SUPPLIED RECORDS START

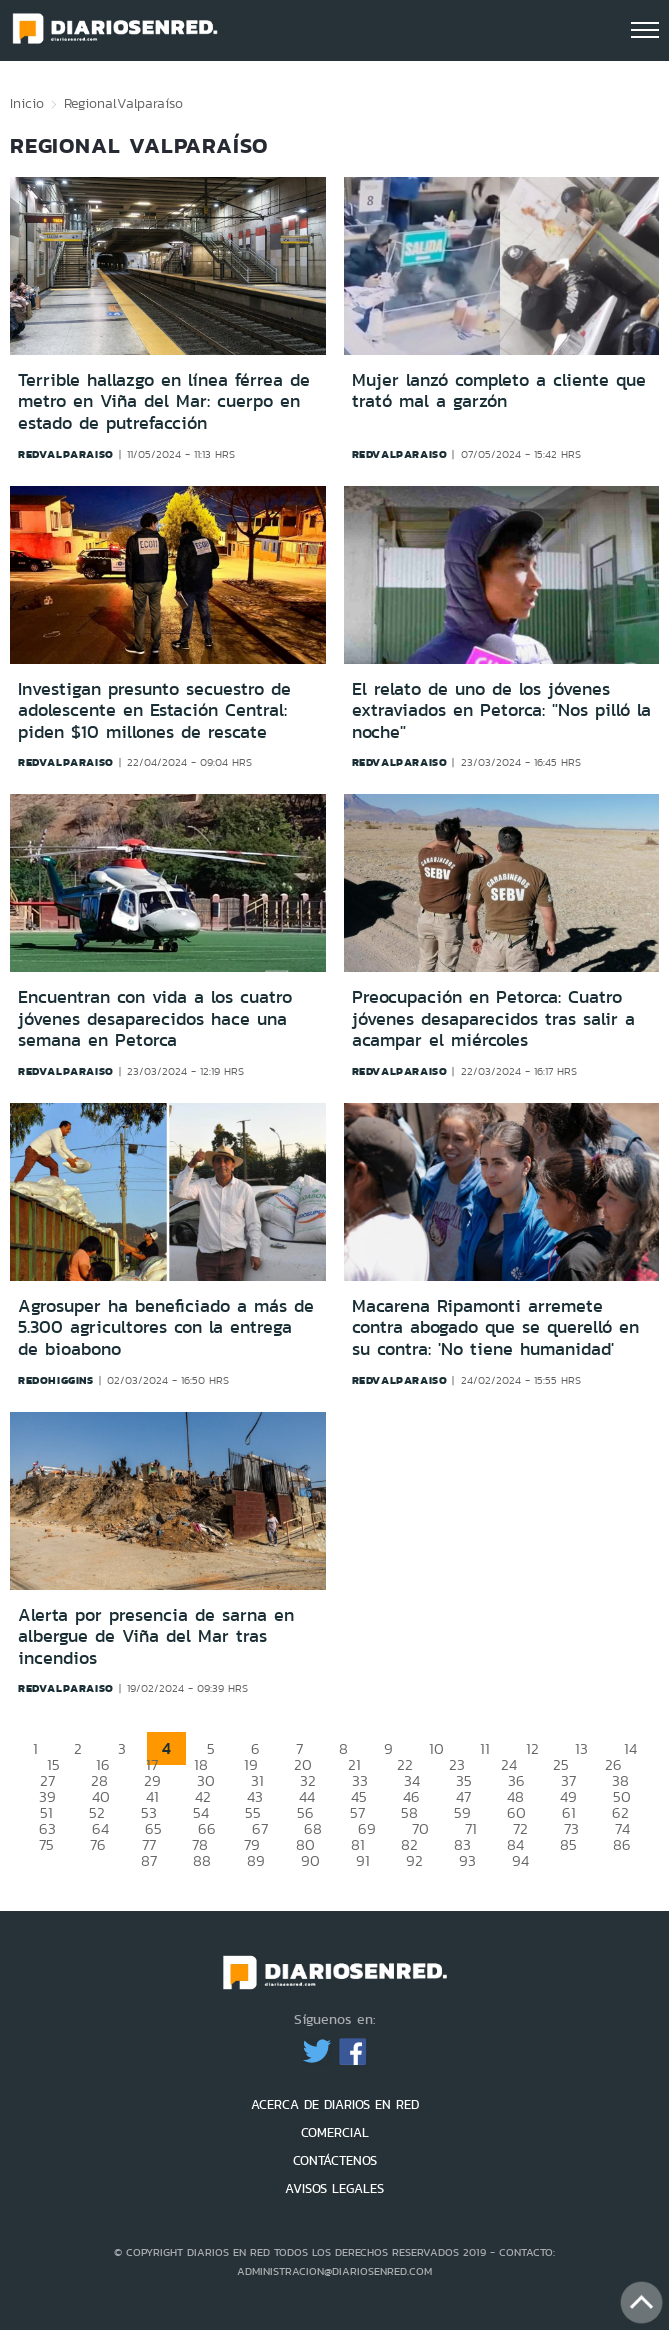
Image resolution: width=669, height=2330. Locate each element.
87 (149, 1860)
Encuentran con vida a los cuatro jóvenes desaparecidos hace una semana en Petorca (155, 1018)
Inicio (27, 103)
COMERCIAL (335, 2132)
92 (414, 1860)
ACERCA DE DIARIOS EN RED (335, 2104)
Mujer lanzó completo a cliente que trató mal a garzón (499, 391)
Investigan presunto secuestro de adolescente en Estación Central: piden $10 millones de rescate (154, 710)
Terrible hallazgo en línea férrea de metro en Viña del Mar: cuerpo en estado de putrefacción (164, 401)
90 (310, 1860)
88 (202, 1860)
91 (363, 1860)
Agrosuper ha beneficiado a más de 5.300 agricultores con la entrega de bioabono (166, 1327)
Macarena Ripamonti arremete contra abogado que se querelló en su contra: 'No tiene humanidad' (495, 1327)
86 (622, 1844)
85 (568, 1844)
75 (46, 1844)
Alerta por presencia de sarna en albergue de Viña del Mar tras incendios (156, 1636)
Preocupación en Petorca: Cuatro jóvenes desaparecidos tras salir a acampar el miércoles (493, 1018)
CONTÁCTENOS (335, 2160)
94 (520, 1860)
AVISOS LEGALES (334, 2188)
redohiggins (56, 1380)
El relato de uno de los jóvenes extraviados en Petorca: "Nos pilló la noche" (501, 710)
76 (98, 1844)
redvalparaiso (66, 454)
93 (467, 1860)
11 (485, 1748)
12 (532, 1748)
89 (256, 1860)
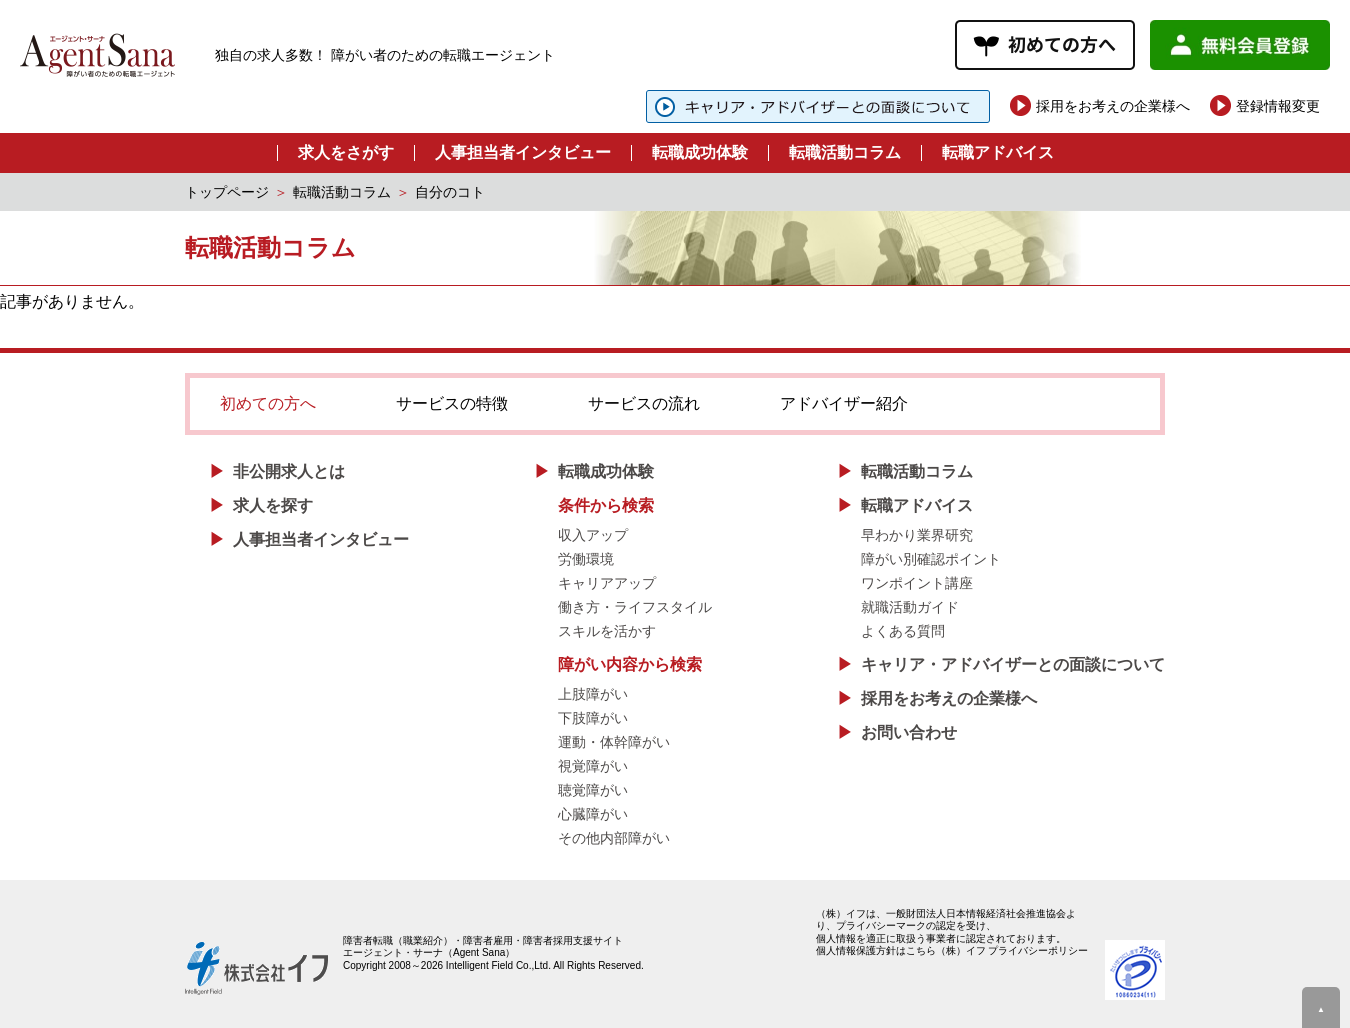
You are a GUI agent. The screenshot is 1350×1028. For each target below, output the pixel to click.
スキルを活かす (607, 631)
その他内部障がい (614, 838)
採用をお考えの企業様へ (1113, 106)
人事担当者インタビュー (523, 152)
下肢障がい (593, 718)
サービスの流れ (644, 403)
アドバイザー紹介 (844, 403)
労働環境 (586, 559)
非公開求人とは (289, 471)
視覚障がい (593, 766)
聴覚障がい (593, 790)
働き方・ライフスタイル (635, 607)
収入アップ (593, 535)
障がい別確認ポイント (931, 559)
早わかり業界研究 (917, 535)
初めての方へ (268, 403)
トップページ (227, 192)
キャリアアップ (607, 583)
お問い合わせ (909, 732)
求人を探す (273, 505)
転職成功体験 (700, 152)
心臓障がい (593, 814)
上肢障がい (593, 694)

SUPPLIED RECORDS END

**EXERCISE DESCRIPTION:** Using the data above, return every line that contains the string "Petorca".

**TASK SOLUTION:**
Encuentran con vida a los cuatro jóvenes desaparecidos hace una semana en Petorca (155, 1018)
Preocupación en Petorca: Cuatro jóvenes desaparecidos tras salir a acampar el miércoles (493, 1018)
El relato de uno de los jóvenes extraviados en Petorca: "Nos pilló la noche" (501, 710)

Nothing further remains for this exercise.